◆ **RECORDS TO PROCESS**

<<<<

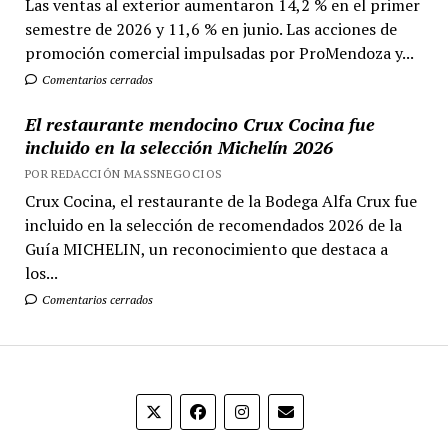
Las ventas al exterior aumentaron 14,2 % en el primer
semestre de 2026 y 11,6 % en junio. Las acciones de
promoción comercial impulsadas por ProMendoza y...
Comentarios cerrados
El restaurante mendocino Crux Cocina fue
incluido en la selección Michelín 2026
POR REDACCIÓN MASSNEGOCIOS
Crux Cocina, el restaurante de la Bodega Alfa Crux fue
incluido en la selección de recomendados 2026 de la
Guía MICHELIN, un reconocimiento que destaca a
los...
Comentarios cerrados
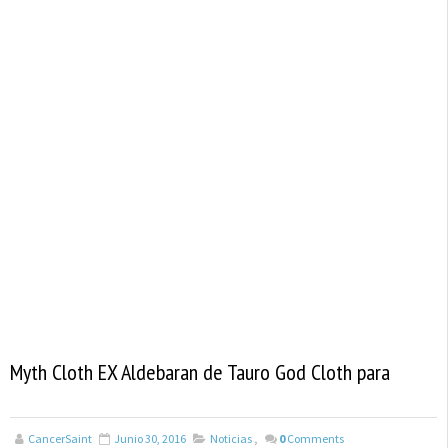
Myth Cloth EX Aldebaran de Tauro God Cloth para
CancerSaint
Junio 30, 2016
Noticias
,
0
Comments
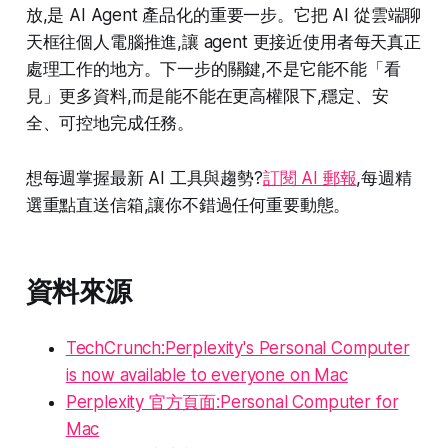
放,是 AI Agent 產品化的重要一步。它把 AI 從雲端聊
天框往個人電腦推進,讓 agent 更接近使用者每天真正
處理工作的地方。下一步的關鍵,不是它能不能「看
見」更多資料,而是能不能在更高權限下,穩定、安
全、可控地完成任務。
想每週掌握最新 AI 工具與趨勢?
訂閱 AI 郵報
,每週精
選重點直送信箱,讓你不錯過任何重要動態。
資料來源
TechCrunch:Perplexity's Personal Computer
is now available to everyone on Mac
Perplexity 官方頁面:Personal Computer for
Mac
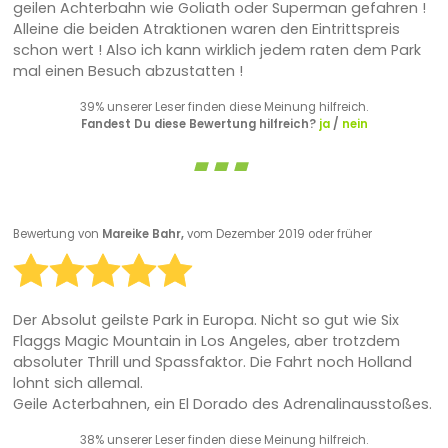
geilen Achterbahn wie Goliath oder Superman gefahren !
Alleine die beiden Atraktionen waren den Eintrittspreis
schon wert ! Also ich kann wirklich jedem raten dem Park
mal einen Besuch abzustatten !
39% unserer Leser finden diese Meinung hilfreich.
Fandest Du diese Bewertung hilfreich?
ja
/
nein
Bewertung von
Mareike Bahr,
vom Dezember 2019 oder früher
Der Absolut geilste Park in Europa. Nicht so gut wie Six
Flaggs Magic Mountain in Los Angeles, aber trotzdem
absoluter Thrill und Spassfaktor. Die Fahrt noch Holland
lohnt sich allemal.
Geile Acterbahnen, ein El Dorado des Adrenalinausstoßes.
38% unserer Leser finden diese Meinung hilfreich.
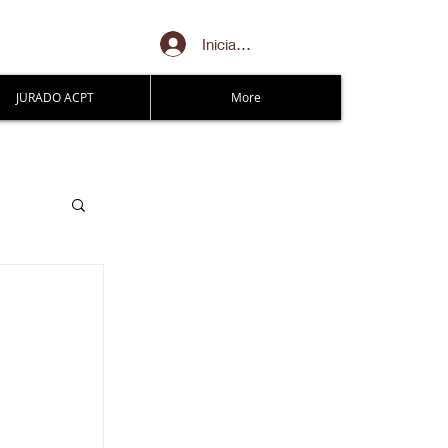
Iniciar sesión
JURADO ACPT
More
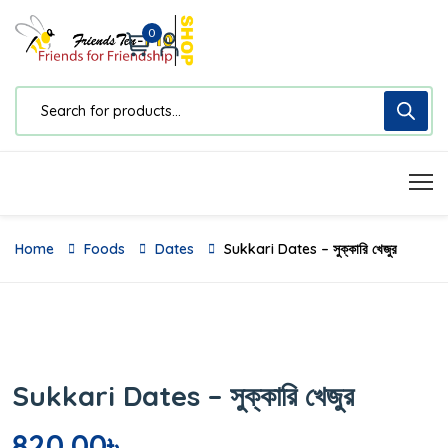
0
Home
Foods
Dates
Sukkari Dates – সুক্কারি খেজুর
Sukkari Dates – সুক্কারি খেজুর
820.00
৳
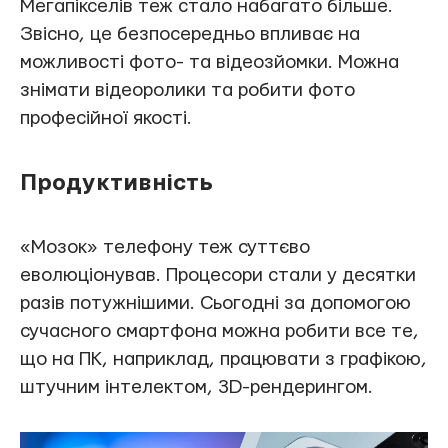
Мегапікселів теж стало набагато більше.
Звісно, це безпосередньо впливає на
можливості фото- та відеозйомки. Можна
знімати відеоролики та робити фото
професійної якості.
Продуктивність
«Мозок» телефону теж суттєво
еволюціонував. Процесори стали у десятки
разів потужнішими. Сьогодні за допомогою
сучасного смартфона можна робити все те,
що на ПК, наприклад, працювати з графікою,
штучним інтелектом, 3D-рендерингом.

>>>>

◆ **WORK TASK**
Each line above that includes the word "diese" is to be copied.

◆ **OUTPUT FOR THIS EXERCISE**
39% unserer Leser finden diese Meinung hilfreich.
Fandest Du diese Bewertung hilfreich?
38% unserer Leser finden diese Meinung hilfreich.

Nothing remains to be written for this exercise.